Statistics#

We introduce several basic utility functions for summarizing and computing statistics on sparse matrices.

[1]:
%load_ext autoreload
%autoreload 2
[2]:
import exprmat as em
# set working directory
em.setwd('../../../data')
ver = em.version()
[i] exprmat 0.2.66 / exprmat-db 0.2.66
[i] os: posix (linux)  platform version: 6.8.0-90-generic
[i] loaded configuration from /home/data/yangz/.exprmatrc
[i] current working directory: /home/data/yangz/packages/exprmat/data
[i] current database directory: /home/data/yangz/packages/database (0.2.66)
[i] resident memory: 778.73 MiB
[i] virtual memory: 5.95 GiB

[3]:
expm = em.load_experiment('expm/scrna', load_subset = 'mono-neutro')
   ━━━━━━━━━━━━━━━━━━━━━━━━━━ loading samples          3 / 3     (00:03 < 00:00)
[4]:
print(expm)
annotated data of size 9754 × 19651
subset mono-neutro of size 9754 × 19651
contains modalities: rna

 modality [rna]
    obs : sample <cat> <c/sample> batch <cat> <c/batch> group <cat> <c> modality <cat> <c/modality>
          taxa <cat> <c/taxa> barcode <o> <o> ubc <o> <o> n.umi <f64> <i> n.genes <i64> <i>
          n.mito <f64> <f> n.ribo <f64> <f> pct.mito <f64> <f> pct.ribo <f64> <f>
          filter <bool> <bool> score.doublet <f64> <f> score.doublet.se <f64> <f>
          is.doublet <bool> <bool> qc <bool> <bool/qc> leiden <cat> <c> sc3.5 <cat> <c>
          sc3.10 <cat> <c> sc3.20 <cat> <c> sc3.30 <cat> <c> cell.type <cat> <c>
    var : chr <cat> <c/chromosome> start <i64> <i> end <i64> <i> strand <cat> <c/strand> id <o> <o>
          subtype <cat> <c/gsubtype> gene <cat> <o/gene> tlen <f64> <i/tlen> cdslen <i64> <i/cdslen>
          assembly <cat> <c> uid <o> <o/ugene> vst.hvg <bool> <bool/hvg> vst.all.means <f64> <f>
          vst.all.vars <f64> <f> vst.all.vars.norm <f64> <f> vst.all.hvg.rank <f32> <f>
          vst.all.hvg <bool> <bool>
 layers : counts <f32> <i/counts> norm <f32> <f>
   obsm : cnmf.10 <df> <f/embedding/usage> harmony <arr:f32(35)> <f> knn <arr:i32(100)> <i/knni>
          knn.d <arr:f32(100)> <f/knnd> pca <arr:f64(35)> <f/embedding/pca>
          umap <arr:f32(2)> <f/embedding>
   varm : cnmf.10 <arr:f64(10)> <f/weights> cnmf.coef.10 <arr:f64(10)> <f/usage-coef>
          pca <arr:f64(35)> <f/weights>
   obsp : connectivities <csr:f32> <f/connectivity> distances <csr:f32> <f/distance>
    uns : cell.type.colors cell.type_colors cnmf <cnmf> cnmf.args <o>
          cnmf.density.10 <cnmf-density> cnmf.dist.10 <f/connectivity> cnmf.stats <cnmf-stats>
          commands <system> leiden <o> leiden.colors <o> markers <markers> neighbors <knn>
          pca <dict> sc3.10.colors <o> sc3.20.colors <o> sc3.30.colors <o> sc3.5.colors <o>
          slots <system> umap <o>

[*] composed of samples:
  distal   rna   mmu    batch b1      of size 6451 × 21689
  niche    rna   mmu    batch b2      of size 3656 × 21970
  normal   rna   mmu    batch b3      of size 4537 × 21917

Cluster proportion statistics#

Compute the proportions of categorical variables across dataset rows (cells).

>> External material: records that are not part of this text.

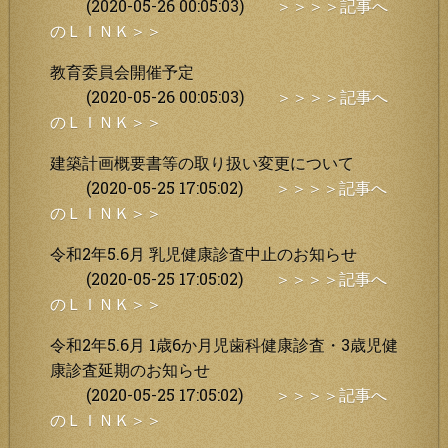
(2020-05-26 00:05:03)
＞＞＞＞記事へ
のＬＩＮＫ＞＞
教育委員会開催予定
(2020-05-26 00:05:03)
＞＞＞＞記事へ
のＬＩＮＫ＞＞
建築計画概要書等の取り扱い変更について
(2020-05-25 17:05:02)
＞＞＞＞記事へ
のＬＩＮＫ＞＞
令和2年5.6月 乳児健康診査中止のお知らせ
(2020-05-25 17:05:02)
＞＞＞＞記事へ
のＬＩＮＫ＞＞
令和2年5.6月 1歳6か月児歯科健康診査・3歳児健
康診査延期のお知らせ
(2020-05-25 17:05:02)
＞＞＞＞記事へ
のＬＩＮＫ＞＞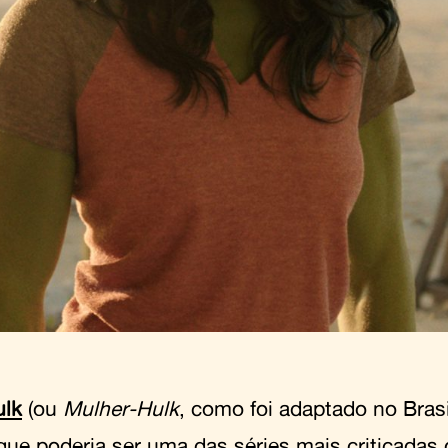
lk
(ou
Mulher-Hulk
, como foi adaptado no Brasi
 que poderia ser uma das séries mais criticadas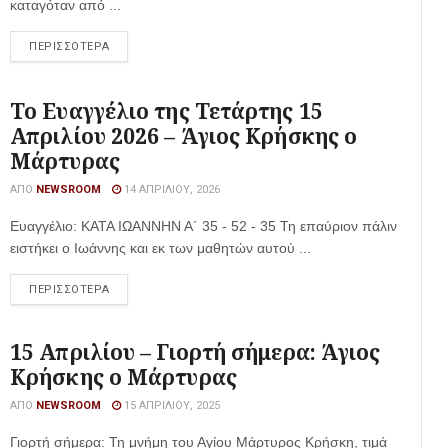
καταγόταν από ...
ΠΕΡΙΣΣΟΤΕΡΑ
Το Ευαγγέλιο της Τετάρτης 15
Απριλίου 2026 – Άγιος Κρήσκης ο
Μάρτυρας
ΑΠΌ
NEWSROOM
14 ΑΠΡΙΛΊΟΥ, 2026
Ευαγγέλιο: ΚΑΤΑ ΙΩΑΝΝΗΝ Α´ 35 - 52 - 35 Τη επαύριον πάλιν
ειστήκει ο Ιωάννης και εκ των μαθητών αυτού ...
ΠΕΡΙΣΣΟΤΕΡΑ
15 Απριλίου – Γιορτή σήμερα: Άγιος
Κρήσκης ο Μάρτυρας
ΑΠΌ
NEWSROOM
15 ΑΠΡΙΛΊΟΥ, 2025
Γιορτή σήμερα: Τη μνήμη του Αγίου Μάρτυρος Κρήσκη, τιμά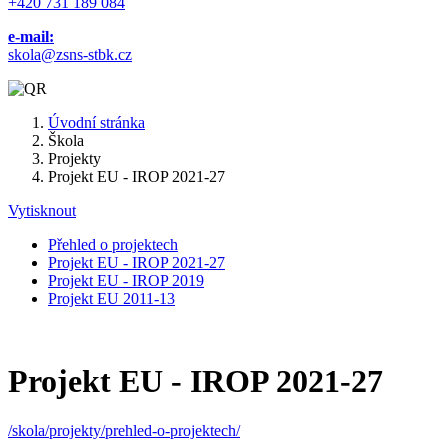
+420 731 189 084
e-mail:
skola@zsns-stbk.cz
Úvodní stránka
Škola
Projekty
Projekt EU - IROP 2021-27
Vytisknout
Přehled o projektech
Projekt EU - IROP 2021-27
Projekt EU - IROP 2019
Projekt EU 2011-13
Projekt EU - IROP 2021-27
/skola/projekty/prehled-o-projektech/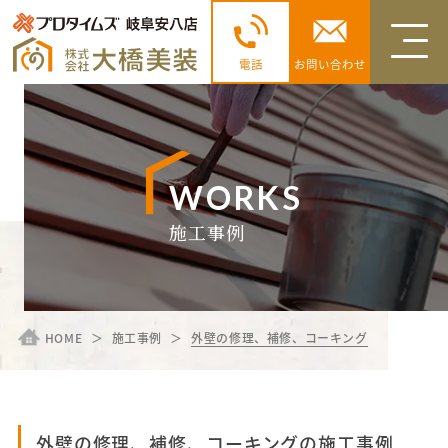
電話
お問い合わせ
WORKS
施工事例
HOME
施工事例
外壁の修理、補修、コーキング
外壁の修理、補修、コーキングの施工事例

The major parameter specifies the primary grouping variable, while minor specifies the categorical variable for which proportions are calculated.

[7]:
expm.rna.proportion(
    major = 'sample', minor = 'cell.type',
    normalize = 'index'
)['integrated']
[7]:
cell.type DCp MDP MM Mo Neu Prog iMac
sample
distal 0.023297 0.062052 0.080421 0.035842 0.774194 0.023970 0.000224
niche 0.001878 0.160345 0.079985 0.088246 0.563275 0.024784 0.081487
normal 0.065855 0.159878 0.051389 0.031976 0.666159 0.023601 0.001142

Gaussian kernel density estimation#

Given a low-dimensional representation, we can compute the density of the scatter point distribution to visualize how cells are concentrated in different regions of the embedding space.

[8]:
fig = expm.rna.plot_embedding(
    basis = 'umap', color = 'cell.type',
    figsize = (3, 3), dpi = 100, legend_col = 2, legend = False,
    ptsize = 2, annotate_style = 'text', annotate_fontsize = 8, contour_plot = True
)
../_images/scrna_d1-statistics_8_0.png
[9]:
expm.rna.kde(
    basis = "umap",
    groupby = "sample",
    key_added = "kde.umap",
    components = "1,2"
)
[10]:
kde = expm.rna.plot_kde(
    basis = 'umap', kde = 'kde.umap', grouping_key = 'sample',
    background = 'cell.type', annotate = True, annotate_fontsize = 8, ptsize = 2,
    figsize = (9, 3), dpi = 100, groups = None, ncols = 3, cmap = 'turbo'
)
../_images/scrna_d1-statistics_10_0.png

Summary statistics#

The summary function creates a three-dimensional table using the on, across, and split parameters. Each cell value in the table is computed from the data, orient, and method parameters. The returned object is an AnnData structure where rows correspond to on, columns correspond to across, and layers contain each split.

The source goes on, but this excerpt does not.